43. A method according to claim 42 wherein the regulatory SNP is associated with an altered expression of a gene product as compared to expression of the same gene product from a genomic sequence containing a corresponding normal allele.

44. A method according to claim 41 wherein the regulatory SNP has a higher likelihood of occurrence in a population of individuals having a disease or predisposition to having a disease as compared to occurrence in a population of individuals not having the disease or predisposition to having the disease.

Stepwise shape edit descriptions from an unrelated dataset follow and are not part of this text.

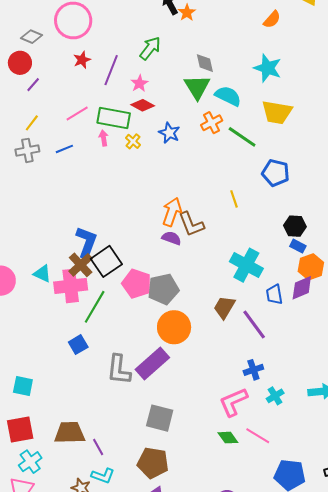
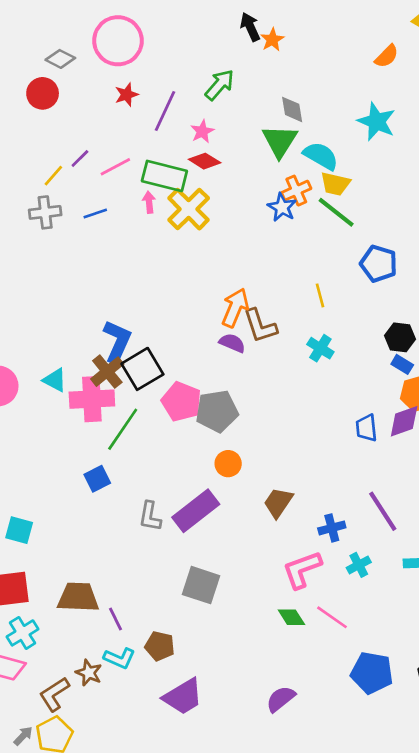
purple line: (33, 85) -> (80, 158), moved
yellow trapezoid: (277, 112) -> (335, 184), moved, size x0.7
blue star: (169, 133) -> (282, 207), moved
yellow cross: (133, 141) -> (189, 209), size x2.0
cyan cross: (246, 265) -> (320, 348), moved, size x0.6
brown trapezoid: (224, 307) -> (278, 503), moved
purple line: (254, 325) -> (383, 511), moved
orange circle: (174, 327) -> (228, 464), size x0.6
gray L-shape: (119, 370) -> (150, 516), size x0.7
brown pentagon: (153, 463) -> (160, 646), moved, size x0.7

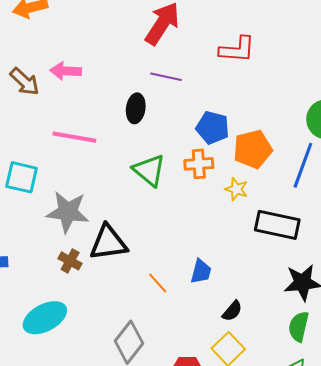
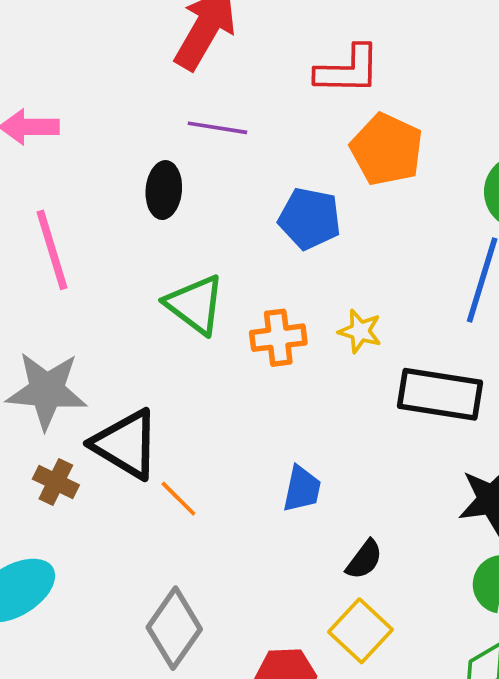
pink line: (74, 137) -> (52, 250), turned 66
orange pentagon: (253, 149) -> (387, 149), moved, turned -30
orange cross: (199, 164) -> (278, 338), moved
black triangle: (108, 243) -> (126, 444), turned 42
orange line: (158, 283) -> (178, 499), moved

45. A method according to claim 43 wherein the regulatory SNP has a higher likelihood of occurrence in a population of individuals having a disease or predisposition to having a disease as compared to occurrence a population of individuals not having the disease or predisposition to having the disease.

46. A method according to claim 34 wherein determining comprises determining that a SNP is a regulatory SNP if the SNP lies within a genomic sequence from 100 nucleotides 5′ to 100 nucleotides 3′ to a TFC sequence and a genomic sequence from 30 nucleotides 5′ to 30 nucleotides 3′ of the SNP is identical or complementary except for the SNP, to a portion of a genomic nucleic acid sequence from 130 nucleotides 5′ to 130 nucleotides 3′ to the TFC sequence.

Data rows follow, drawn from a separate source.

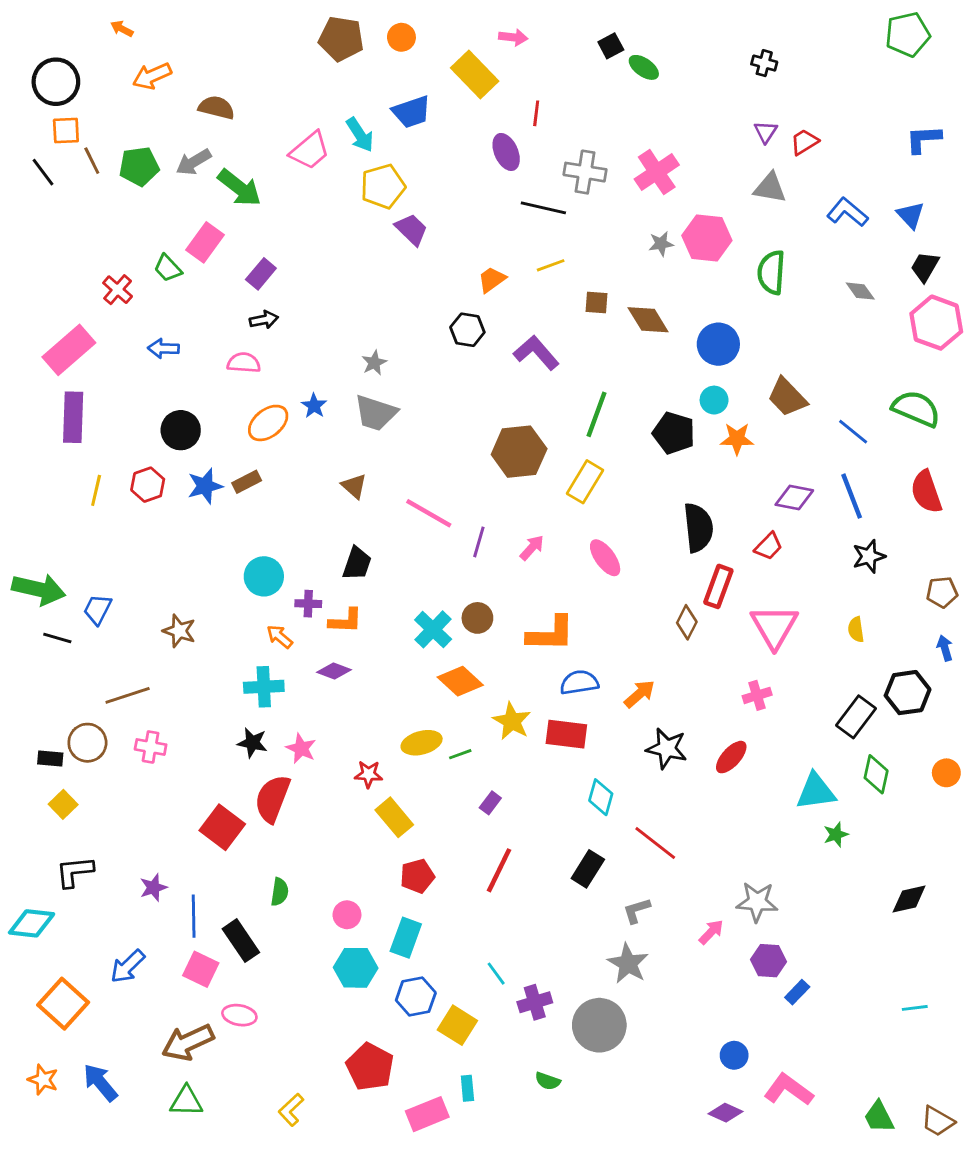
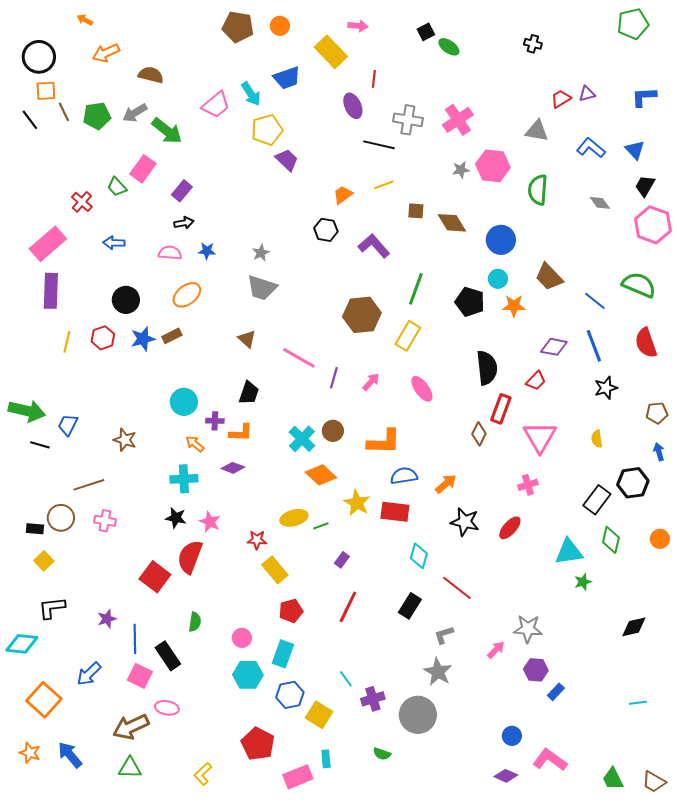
purple triangle: (766, 132) -> (587, 94), moved, turned 42
blue star: (314, 406) -> (207, 251), moved, turned -30

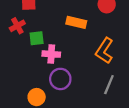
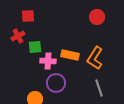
orange rectangle: (76, 22) -> (70, 55), moved
gray line: (109, 85) -> (99, 88), turned -42

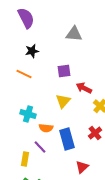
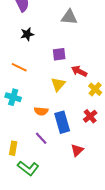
orange line: (24, 74) -> (19, 67), moved
cyan cross: (28, 114) -> (13, 97), moved
purple line: (40, 147) -> (41, 138), moved
yellow rectangle: (25, 159) -> (13, 148), moved

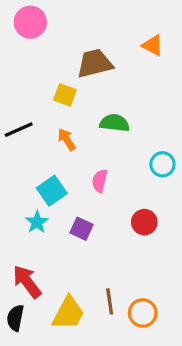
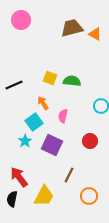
brown trapezoid: (95, 63) -> (72, 28), moved
yellow square: (65, 95) -> (50, 78), moved
orange arrow: (67, 139) -> (43, 103), moved
purple square: (81, 229) -> (52, 145), size x1.5
brown line: (110, 301) -> (69, 175), moved, turned 35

47. A method of generating a set of probes for use in detecting presence of regulatory SNPs, the method comprising identifying a set two or more regulatory SNPs which map to TFCs in accordance with a method of claim 34, identifying 5′ genomic flanking sequence, 3′ genomic flanking sequence or both 5′ and 3′ genomic flanking sequence, and preparing said probes.

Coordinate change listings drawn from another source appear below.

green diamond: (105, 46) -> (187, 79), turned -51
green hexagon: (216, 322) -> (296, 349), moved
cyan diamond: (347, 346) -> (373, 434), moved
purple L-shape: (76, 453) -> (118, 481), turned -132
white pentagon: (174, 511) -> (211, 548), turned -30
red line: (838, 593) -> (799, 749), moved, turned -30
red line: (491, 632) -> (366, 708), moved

48. A method according to claim 47 wherein each probe consists of about 15 to about 30 contiguous nucleotides.

49. A method of constructing a biochip for detecting presence of regulatory SNPs, the method comprising generating the probes of claim 47 and placing the probes on the biochip.

50. A method of generating a set of probes for use in identifying regulatory SNPs, the method comprising identifying a set two or more regulatory SNPs which map to TFCs in accordance with claim 41, identifying 5′ genomic flanking sequence, 3′ genomic flanking sequence or both 5′ and 3′ genomic flanking sequence, and preparing said probes.

51. A method according to claim 50 wherein each probe consists of about 15 to about 30 contiguous nucleotides.

52. A method of constructing a biochip for detecting presence of regulatory SNPs, the method comprising generating the probes of claim 50 and placing the probes on the biochip.

53. A computer readable medium having a data structure for use in reporting regulatory SNPs, the data structure comprising a first field containing either or both of sequence and genomic mapping location sequence information on SNPs; a second field containing either or both of sequence and genomic mapping location of TFCs; and a third field containing information on regulatory SNPs, the SNPs being identified by identities of either or both of sequences and genomic mapping locations of SNPs and TFCs.

54. A computer readable medium according to claim 53, wherein the first field containing nucleic acid sequence information on nucleic acid molecules which contain a SNP; a second field containing nucleic acid sequence information on TFC sequences; and a third field containing information on regulatory SNPs, the regulatory SNPs being identified by sequence identities of nucleic acid sequences containing SNPs and TFC sequences.

55. A computer readable medium of claim 53 wherein the nucleic acid sequence information on TFCs comprises nucleic acid sequence information on transcription factor binding sites and wherein the information on regulatory SNPs comprises identification of the regulatory SNPs by sequence identity of nucleic acid sequences containing SNPs and transcription factor binding site sequences.

56. A computer readable medium of claim 52 wherein the third field comprises information identifying the regulatory SNP and flanking sequence, the regulatory SNP being within a TFC sequence and a genomic nucleic acid sequence from 30 nucleotides 5′ to 30 nucleotides 3′ to said the SNP being identical except for the SNP, to a portion of a genomic nucleic acid sequence from 30 nucleotides 5′ to 30 nucleotides 3′ to the TFC sequence.